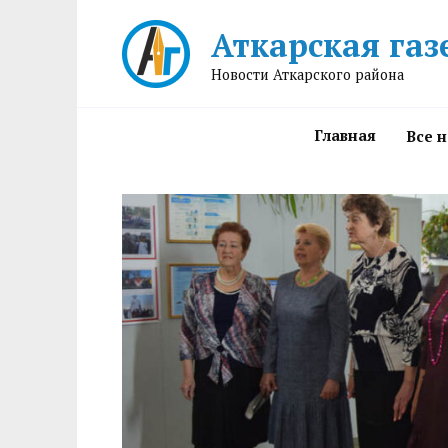
Перейти
Аткарская газ
к
содержанию
Новости Аткарского района
Главная
Все 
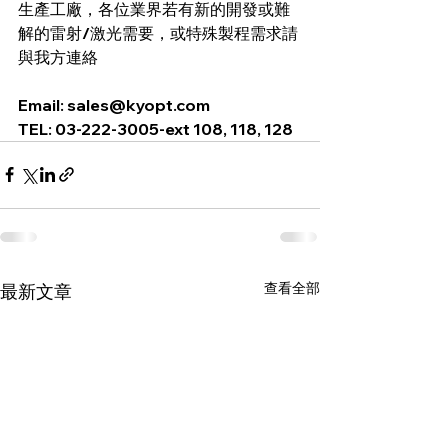
生產工廠，各位業界若有新的開發或難
解的雷射/激光需要，或特殊製程需求請
與我方連絡
Email: 
sales@kyopt.com
TEL: 03-222-3005-ext 108, 118, 128
查看全部
最新文章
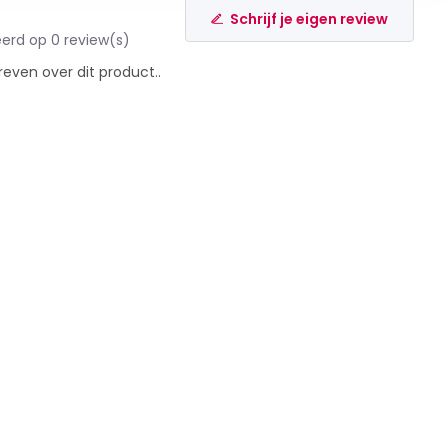
Schrijf je eigen review
erd op 0 review(s)
reven over dit product..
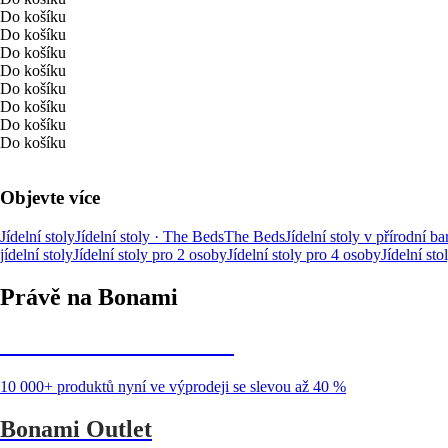
Do košíku
Do košíku
Do košíku
Do košíku
Do košíku
Do košíku
Do košíku
Do košíku
Objevte více
Jídelní stoly
Jídelní stoly · The Beds
The Beds
Jídelní stoly v přírodní ba
jídelní stoly
Jídelní stoly pro 2 osoby
Jídelní stoly pro 4 osoby
Jídelní sto
Právě na Bonami
Summer Sale až -40 %
10 000+ produktů nyní ve výprodeji se slevou až 40 %
Bonami Outlet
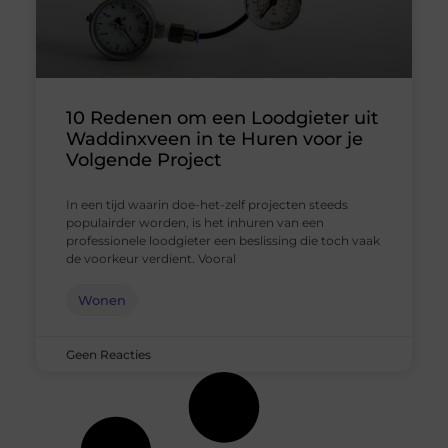
10 Redenen om een Loodgieter uit
Waddinxveen in te Huren voor je
Volgende Project
In een tijd waarin doe-het-zelf projecten steeds
populairder worden, is het inhuren van een
professionele loodgieter een beslissing die toch vaak
de voorkeur verdient. Vooral
Wonen
Geen Reacties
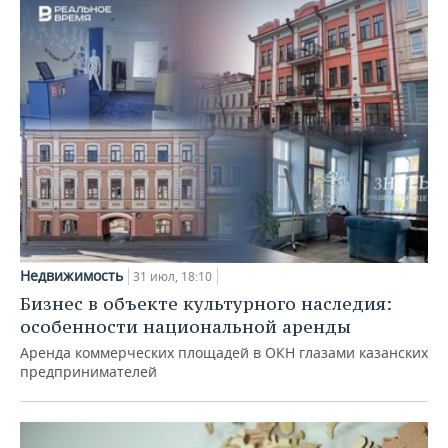
Недвижимость
31 июл, 18:10
Бизнес в объекте культурного наследия:
особенности национальной аренды
Аренда коммерческих площадей в ОКН глазами казанских
предпринимателей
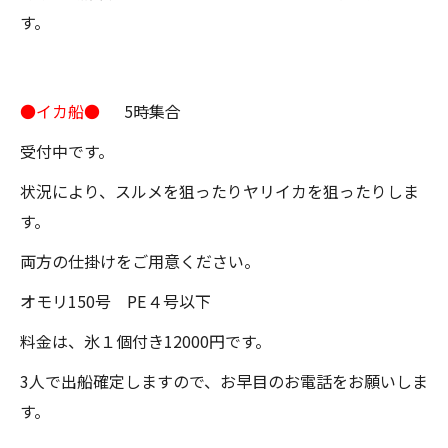
す。
●イカ船●
5時集合
受付中です。
状況により、スルメを狙ったりヤリイカを狙ったりしま
す。
両方の仕掛けをご用意ください。
オモリ150号 PE４号以下
料金は、氷１個付き12000円です。
3人で出船確定しますので、お早目のお電話をお願いしま
す。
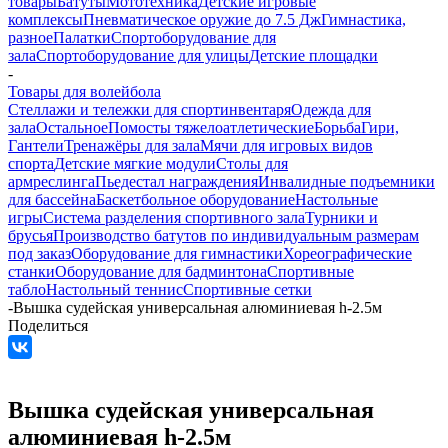
товары
Батуты
Мототехника
Детские игровые
комплексы
Пневматическое оружие до 7.5 Дж
Гимнастика,
разное
Палатки
Спортоборудование для
зала
Спортоборудование для улицы
Детские площадки
-
Товары для волейбола
Стеллажи и тележки для спортинвентаря
Одежда для
зала
Остальное
Помосты тяжелоатлетические
Борьба
Гири,
Гантели
Тренажёры для зала
Мячи для игровых видов
спорта
Детские мягкие модули
Столы для
армреслинга
Пьедестал награждения
Инвалидные подъемники
для бассейна
Баскетбольное оборудование
Настольные
игры
Система разделения спортивного зала
Турники и
брусья
Производство батутов по индивидуальным размерам
под заказ
Оборудование для гимнастики
Хореографические
станки
Оборудование для бадминтона
Спортивные
табло
Настольный теннис
Спортивные сетки
-
Вышка судейская универсальная алюминиевая h-2.5м
Поделиться
Вышка судейская универсальная
алюминиевая h-2.5м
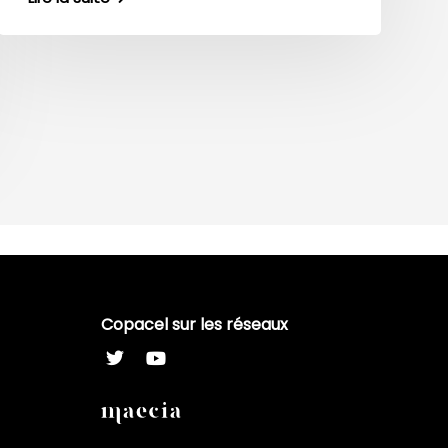
Copacel sur les réseaux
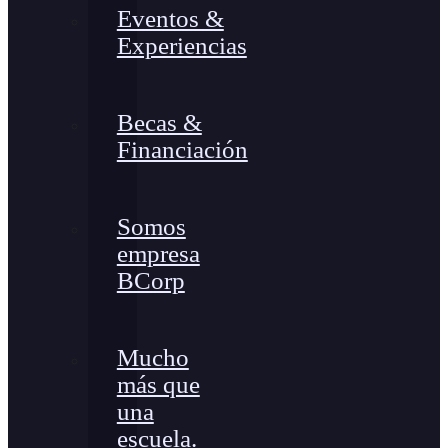
Eventos &
Experiencias
Becas &
Financiación
Somos
empresa
BCorp
Mucho
más que
una
escuela.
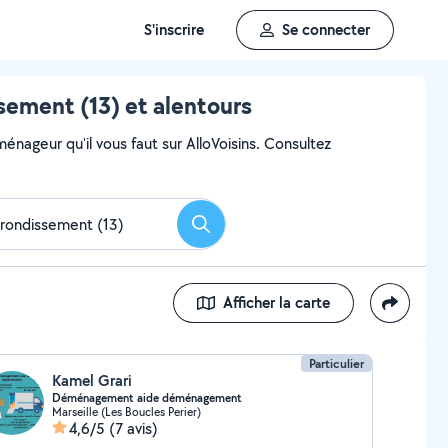
S'inscrire
Se connecter
ement (13) et alentours
ageur qu'il vous faut sur AlloVoisins. Consultez
Rechercher
Afficher la carte
Particulier
Kamel Grari
Déménagement aide déménagement
Marseille (Les Boucles Perier)
4,6/5
(7 avis)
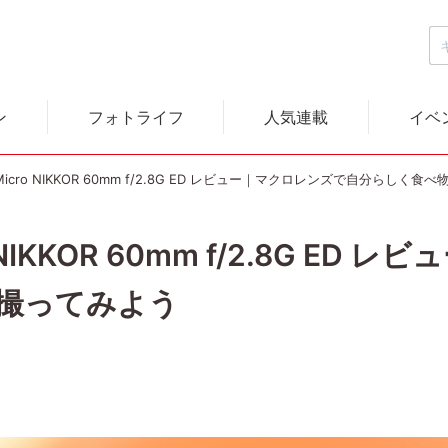
ン
フォトライフ
人気連載
イベ
 Micro NIKKOR 60mm f/2.8G ED レビュー｜マクロレンズで自分らしく
o NIKKOR 60mm f/2.8G E
撮ってみよう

--

→ Work instructions: Everything from the first line of the entries above through the line with "オモリ150号 PE４号以下" should be duplicated exactly, except the pictures.

→ Your solution:
Перейти
Аткарская газ
к
содержанию
Новости Аткарского района
Главная
Все 
生產工廠，各位業界若有新的開發或難
解的雷射/激光需要，或特殊製程需求請
與我方連絡
Email: 
sales@kyopt.com
TEL: 03-222-3005-ext 108, 118, 128
查看全部
最新文章
Schrijf je eigen review
erd op 0 review(s)
reven over dit product..
Do košíku
Do košíku
Do košíku
Do košíku
Do košíku
Do košíku
Do košíku
Do košíku
Objevte více
Jídelní stoly
Jídelní stoly · The Beds
The Beds
Jídelní stoly v přírodní ba
jídelní stoly
Jídelní stoly pro 2 osoby
Jídelní stoly pro 4 osoby
Jídelní sto
Právě na Bonami
Summer Sale až -40 %
10 000+ produktů nyní ve výprodeji se slevou až 40 %
Bonami Outlet
10 Redenen om een Loodgieter uit
Waddinxveen in te Huren voor je
Volgende Project
In een tijd waarin doe-het-zelf projecten steeds
populairder worden, is het inhuren van een
professionele loodgieter een beslissing die toch vaak
de voorkeur verdient. Vooral
Wonen
Geen Reacties
Недвижимость
31 июл, 18:10
Бизнес в объекте культурного наследия:
особенности национальной аренды
Аренда коммерческих площадей в ОКН глазами казанских
предпринимателей
す。
●イカ船●
5時集合
受付中です。
状況により、スルメを狙ったりヤリイカを狙ったりしま
す。
両方の仕掛けをご用意ください。
オモリ150号 PE４号以下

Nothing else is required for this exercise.